The court said that daughters will have equal coparcenary rights in joint Hindu family property even if the father died before the amended Act came into force
New Delhi: Holding that daughters cannot be deprived of their right of equality, the Supreme Court on Tuesday ruled that they will have equal rights to inherit joint Hindu family property as sons, saying the amended Hindu Succession act that came in force in 2005 will have retrospective effect.
“A daughter always remains a loving daughter. A son is a son until he gets a wife. A daughter is a daughter throughout her life,” the top court observed in a significant judgement while upholding the rights of a daughter even if the father died before the enactment of the Hindu Succession (Amendment) Act, 2005.
A bench of Justices Arun Mishra, S Nazeer and M R Shah said the provisions contained in substituted Section 6 of the Hindu Succession Act, 1956, confer the status of coparcener on the daughter born before or after the amendment in the same manner as a son with the same rights and liabilities.
Coparcener is a term used for a person who assumes a legal right in parental property by birth only.
The verdict makes it clear that the amendment to the Hindu Succession Act, 1956, granting equal rights to daughters to inherit ancestral property would have retrospective effect.
The top court overruled its earlier 2015 decision in which it had originally held that the rights under the amendment are applicable to living daughters of living coparceners as on 9 September, 2005, irrespective of when such daughters are born.
The judgement on a batch of appeals against the 2015 verdict came on the issue whether the amendment to the Hindu Succession Act, 1956, granting equal rights to daughters to inherit ancestral property would have retrospective effect.
“The rights can be claimed by the daughter born earlier with effect from September 9, 2005 with savings as provided in Section 6(1) as to the disposition or alienation, partition or testamentary disposition which had taken place before December 20, 2004. Since the right in coparcenary is by birth, it is not necessary that father coparcener should be living as on September 9, 2005” it said.
The apex court, in its 121-page judgement, said the statutory fiction of partition created by proviso to Section 6 of the Hindu Succession Act, 1956 as originally enacted did not bring about the actual partition or disruption of coparcenary.
“The fiction was only for the purpose of ascertaining share of deceased coparcener when he was survived by a female heir, of Class I as specified in the Schedule to the Act of 1956 or male relative of such female.

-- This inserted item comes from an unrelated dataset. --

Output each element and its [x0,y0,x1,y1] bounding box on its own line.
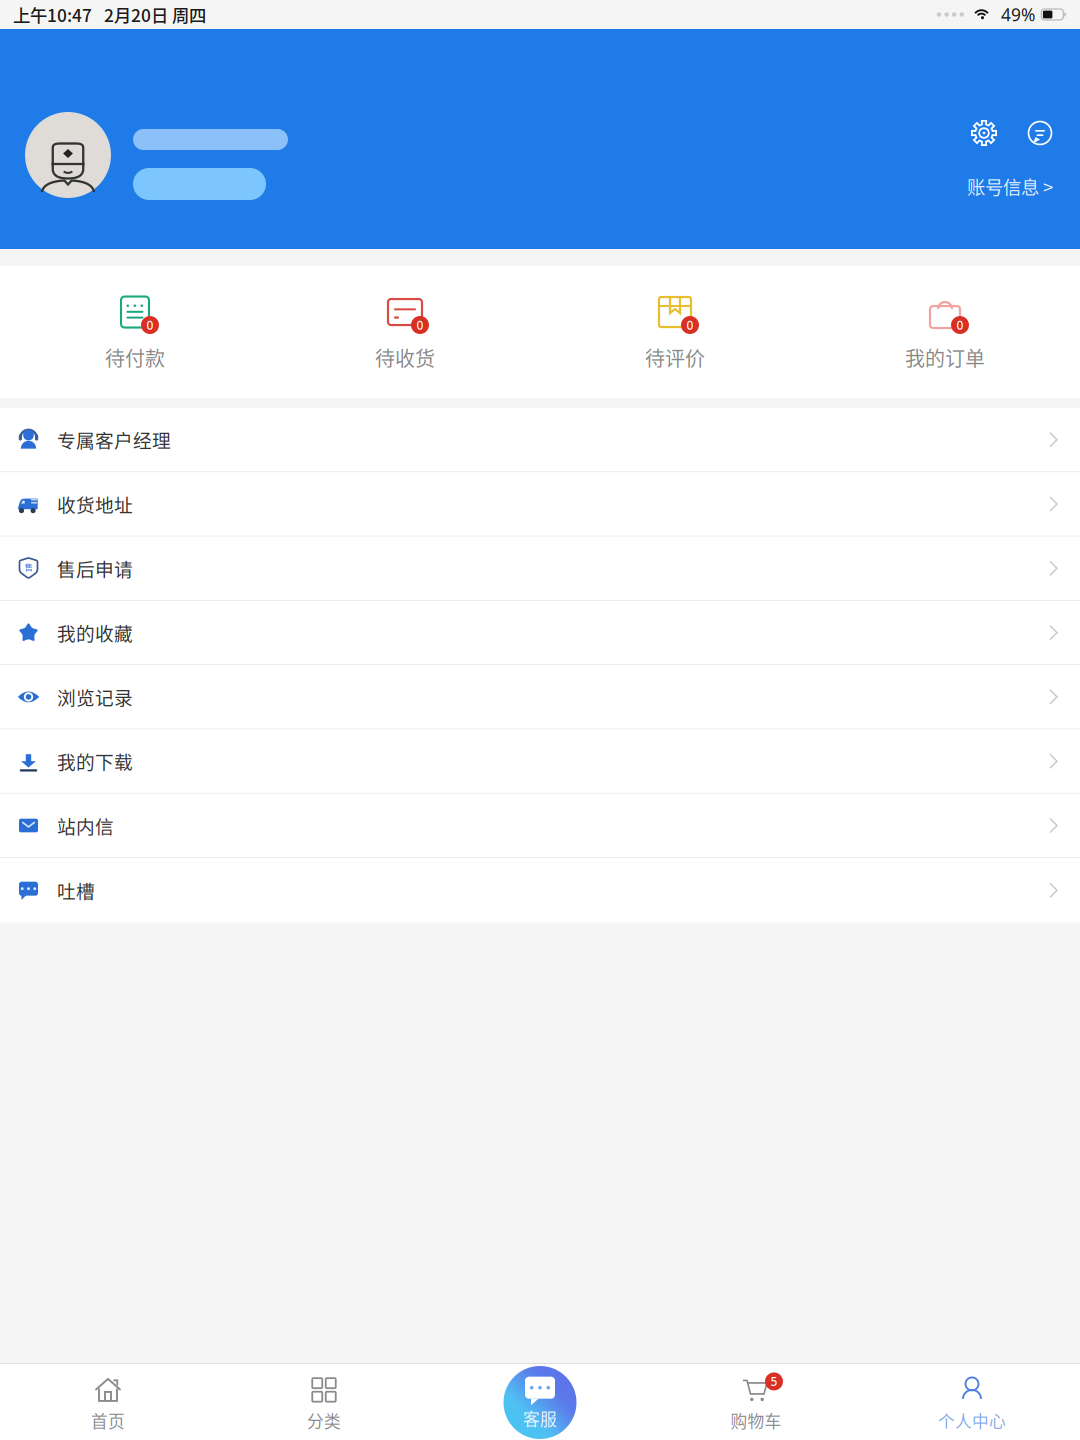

“The provisions of the substituted Section 6 are required to be given full effect. Notwithstanding that a preliminary decree has been passed the daughters are to be given share in coparcenary equal to that of a son in pending proceedings for final decree or in an appeal,” the bench said.
It also clarified that unregistered oral partition, without any contemporaneous public document, cannot be accepted as the statutory recognised mode of partition.
“However, in exceptional cases where plea of oral partition is supported by public documents and partition is finally evinced in the same manner as if it had been affected by a decree of a court, it may be accepted. A plea of partition based on oral evidence alone cannot be accepted and to be rejected outrightly,” the bench said.
The apex court said the appeals on the issue were pending before different High Courts and subordinate courts and the matters have already been delayed due to legal imbroglio caused by conflicting decisions.
“The daughters cannot be deprived of their right of equality conferred upon them by Section 6. Hence, we request that the pending matters be decided, as far as possible, within six months,” the bench said.
Solicitor General Tushar Mehta, appearing on behalf of Union of India, had argued that daughters have been given the right of a coparcener, to bring equality with sons, and the exclusion of daughter from coparcenary was discriminatory and led to oppression and negation of fundamental rights.
“The Amendment Act, 2005, is not retrospective but retroactive in operation since it enables the daughters to exercise their coparcenary rights on the commencement of the Amendment Act. Even though the right of a coparcener accrued to the daughter by birth, coparcenary is a birthright,” Mehta had said.